### [DIRECTIONS]
The response should contain only those lines of the entries below that include the string "will".

• • • • •

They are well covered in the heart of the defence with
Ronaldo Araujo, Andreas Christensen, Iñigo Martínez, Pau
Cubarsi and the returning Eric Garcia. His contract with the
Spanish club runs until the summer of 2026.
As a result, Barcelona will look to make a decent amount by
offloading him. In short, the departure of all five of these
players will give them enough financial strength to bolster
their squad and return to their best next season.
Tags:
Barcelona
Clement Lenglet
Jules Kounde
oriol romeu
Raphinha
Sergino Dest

• • • • •

### [EXPECTED ANSWER]
As a result, Barcelona will look to make a decent amount by
players will give them enough financial strength to bolster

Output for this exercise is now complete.